Faymann: Ich habe Tsipras so verstanden, dass er als Premier selbst entscheiden will, wie Griechenland spart. Das muss man jedem Land zugestehen. Er hat einige gute Ansätze: die Korruptionsbekämpfung, ein funktionierendes Steuersystem entwickeln. Das alleine wird nicht reichen, ist aber ein Schritt in die richtige Richtung. Ich finde, jene, die jetzt bereits hoffen, dass die neue griechische Regierung scheitert, sind am Holzweg. Schadenfreude ist nicht angebracht. In Wien will sich Tsipras auch unsere Beschäftigungspolitik anschauen.
ÖSTERREICH: Zur Innenpolitik. Haben Sie sich mit der ÖVP auf eine Steuerreform geeinigt?
Faymann: Die Verhandlungen laufen gut. Aber noch ist es zu früh, über einen Erfolg zu reden. Ich möchte, dass den Menschen am Ende mehr Netto vom Brutto bleibt. Und da wird es auch davon abhängen, wie man die Reform gegenfinanziert. Daher halte ich Vermögens- und Erbschaftssteuern für notwendig.

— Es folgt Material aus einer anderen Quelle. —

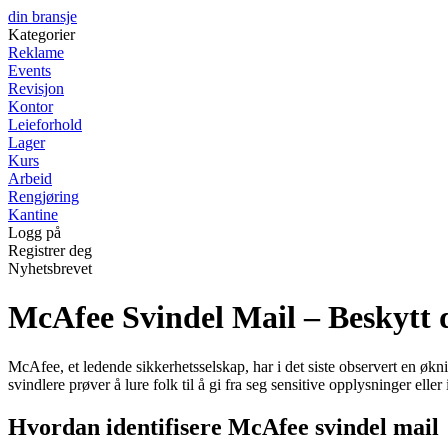
din bransje
Kategorier
Reklame
Events
Revisjon
Kontor
Leieforhold
Lager
Kurs
Arbeid
Rengjøring
Kantine
Logg på
Registrer deg
Nyhetsbrevet
McAfee Svindel Mail – Beskytt d
McAfee, et ledende sikkerhetsselskap, har i det siste observert en øk
svindlere prøver å lure folk til å gi fra seg sensitive opplysninger ell
Hvordan identifisere McAfee svindel mail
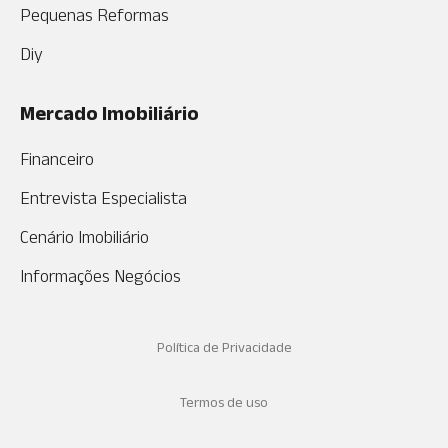
Pequenas Reformas
Diy
Mercado Imobiliário
Financeiro
Entrevista Especialista
Cenário Imobiliário
Informações Negócios
Política de Privacidade
Termos de uso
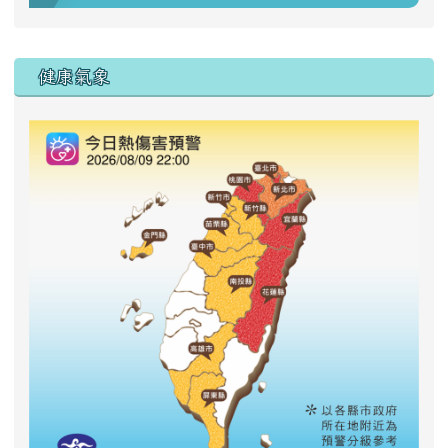
右邊區域內容
健康氣象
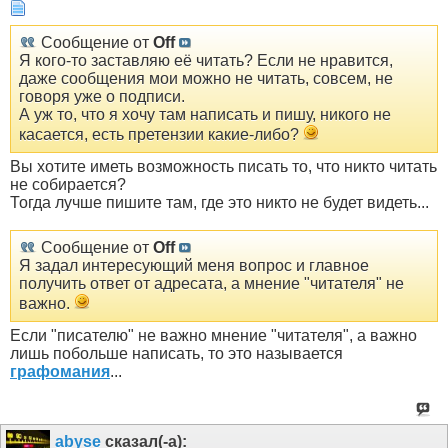
Сообщение от
Off
Я кого-то заставляю её читать? Если не нравится,
даже сообщения мои можно не читать, совсем, не
говоря уже о подписи.
А уж то, что я хочу там написать и пишу, никого не
касается, есть претензии какие-либо?
Вы хотите иметь возможность писать то, что никто читать
не собирается?
Тогда лучше пишите там, где это никто не будет видеть...
Сообщение от
Off
Я задал интересующий меня вопрос и главное
получить ответ от адресата, а мнение "читателя" не
важно.
Если "писателю" не важно мнение "читателя", а важно
лишь побольше написать, то это называется
графомания
...
abyse
сказал(-а):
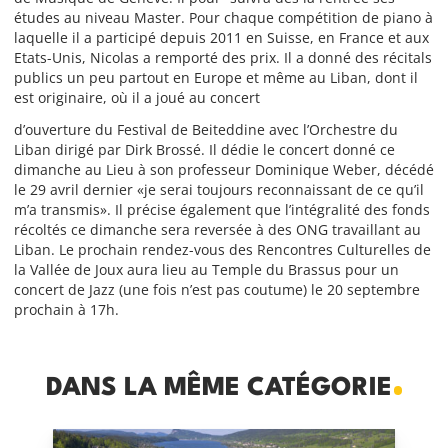
études au niveau Master. Pour chaque compétition de piano à
laquelle il a participé depuis 2011 en Suisse, en France et aux
Etats-Unis, Nicolas a remporté des prix. Il a donné des récitals
publics un peu partout en Europe et même au Liban, dont il
est originaire, où il a joué au concert
d’ouverture du Festival de Beiteddine avec l’Orchestre du
Liban dirigé par Dirk Brossé. Il dédie le concert donné ce
dimanche au Lieu à son professeur Dominique Weber, décédé
le 29 avril dernier «je serai toujours reconnaissant de ce qu’il
m’a transmis». Il précise également que l’intégralité des fonds
récoltés ce dimanche sera reversée à des ONG travaillant au
Liban. Le prochain rendez-vous des Rencontres Culturelles de
la Vallée de Joux aura lieu au Temple du Brassus pour un
concert de Jazz (une fois n’est pas coutume) le 20 septembre
prochain à 17h.
DANS LA MÊME CATÉGORIE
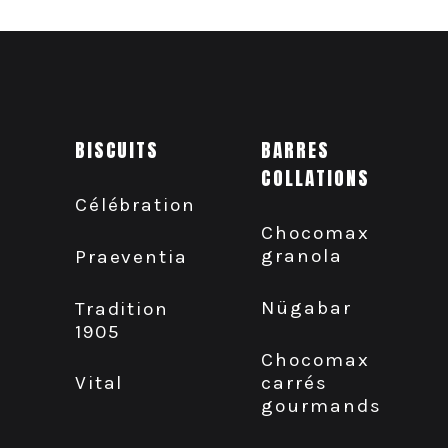
BISCUITS
BARRES
COLLATIONS
Célébration
Chocomax
granola
Praeventia
Nügabar
Tradition
1905
Chocomax
carrés
Vital
gourmands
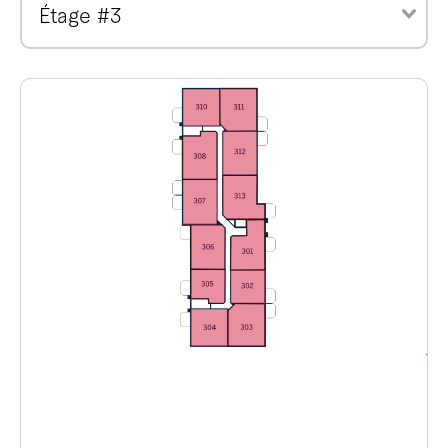
Étage #3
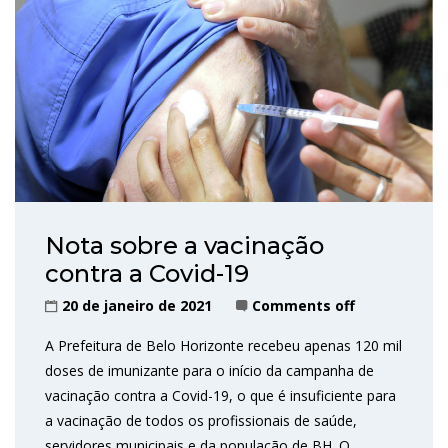
Nota sobre a vacinação
contra a Covid-19
20 de janeiro de 2021
Comments off
A Prefeitura de Belo Horizonte recebeu apenas 120 mil
doses de imunizante para o início da campanha de
vacinação contra a Covid-19, o que é insuficiente para
a vacinação de todos os profissionais de saúde,
servidores municipais e da população de BH. O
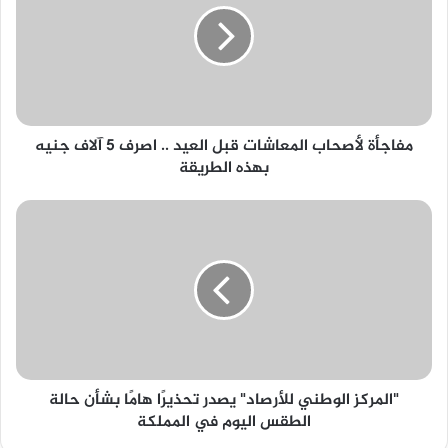
قبل
العيد
..
اصرف
5
آلاف
مفاجأة لأصحاب المعاشات قبل العيد .. اصرف 5 آلاف جنيه
جنيه
بهذه الطريقة
بهذه
الطريقة
"المركز
الوطني
للأرصاد"
يصدر
تحذيرًا
هامًا
بشأن
حالة
الطقس
"المركز الوطني للأرصاد" يصدر تحذيرًا هامًا بشأن حالة
اليوم
الطقس اليوم في المملكة
في
المملكة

ÖSTERREICH: Die aber VP-Finanzminister Schelling erneut abgelehnt hat …
Faymann: Er redet von klassischen Vermögenssteuern, die er ablehnt. Ich prüfe auch gerne nicht klassische Vermögenssteuern, von denen er redet. Aber ich kenne leider noch keine konkreten Pläne der ÖVP. Falls er mit nicht klassischen Vermögenssteuern Mehrwertsteuererhöhungen meint, wäre ich dagegen. Das würde auch die Kassierin treffen. Wir haben alle Vorschläge auf den Tisch gelegt. Ich warte auf Schellings Vorschläge.
ÖSTERREICH: Sie haben die an Krebs erkrankte Gesundheitsministerin Oberhauser am Freitag im Spital besucht. Wie geht es ihr?
Faymann: Sie ist eine Kämpferin – nicht nur in der Politik, sondern auch als Mensch und gegen ihre Krankheit. Das ist auch jetzt spürbar. Wir sind sehr stolz auf sie und wünschen ihr vom Herzen, dass sie diesen Kampf gewinnt. Ich bewundere sie auch dafür, wie offen sie mit ihrer Krankheit umgeht. Sie gibt damit vielen anderen Menschen Mut. Wir werden Sabine Oberhauser mit aller Kraft unterstützen.